Most video-format influencers started in VR the way we all did, positioning sensors, dealing with tracking issues or trying not to trip over wires; but as VR tech has progressed and advanced, so have they. These days’ creators are producing their content with standalone headsets, such as the recently launched Oculus Quest 2, or utilising green screen mixed reality approaches to enable their viewers to feel more immersed in the worlds they are exploring.

 

These modern day methods of content creation show the accessibility and wonder that VR has to offer, exposing their audiences to new tech and helping break the industry into the mainstream.

 

Alex of “Alex makes VR” set out her stall in a different part of the industry, using her skills and experience to offer tangible guidance to start-ups and entrepreneurs, bringing new blood into the eco-system and as a result helping to fuel innovation.

 

XR influencers have had a huge role in the growth of the industry, but what can the industry do to help them on their mission to bring XR to the masses?

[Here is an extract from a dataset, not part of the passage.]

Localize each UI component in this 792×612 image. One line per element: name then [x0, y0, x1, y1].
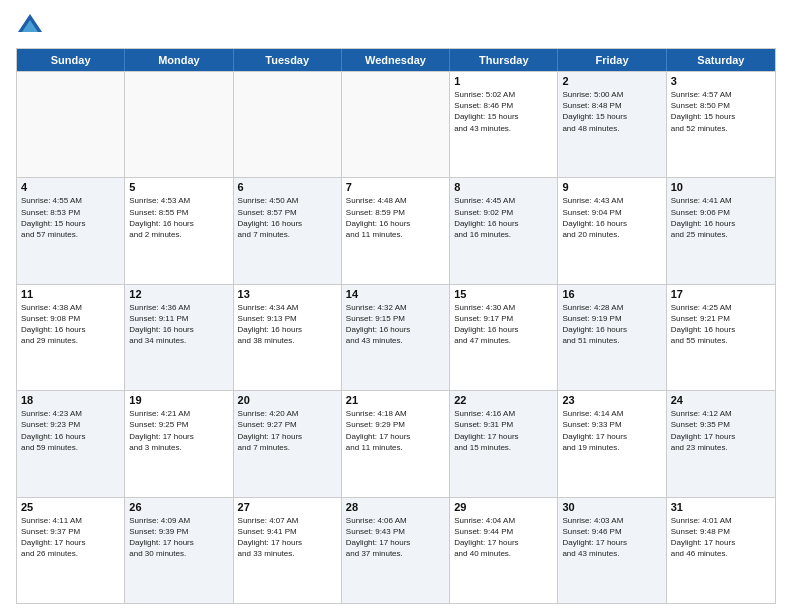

And what innovative features can developers provide influencers to help them grab the attention of their viewers? It would appear that no one is currently doing more to support than Oculus, who has been providing early access to hardware and experiences, but what can smaller development teams do to help?

 

Speaking with Cas of “Cas and Chary” there are ways for smaller organisations to provide support. Cas explained during a recent interview the pitfalls and challenges of capturing VR content, the most significant of which being the need for the creator to keep their head still as much as possible, to ensure the content being recorded is clear for their audience. However, if developers made a conscious effort to keep creators in mind whilst developing, these pitfalls could be a thing of the past.

 

Recently, here at Blackwall Labs, we have undergone early development on a new title Dead Quiet. Realising the importance and symbiotic relationship between developers and influencers, we wanted to build a suite of features to not only help influencers capture footage but also give them new ways of interacting with their audience.

 

In Dead Quiet (coming 2021) we have implemented camera stabilisation techniques to give creators more freedom when recording content. Alongside tools to make their lives easier, we also wanted to give their viewers new ways of interacting with the videogame, even if they don’t own a VR set up themselves. In Dead Quiet viewers and spectators will have access to information that the player doesn’t, allowing them to help or sabotage, adding a new level of engagement and audience participation.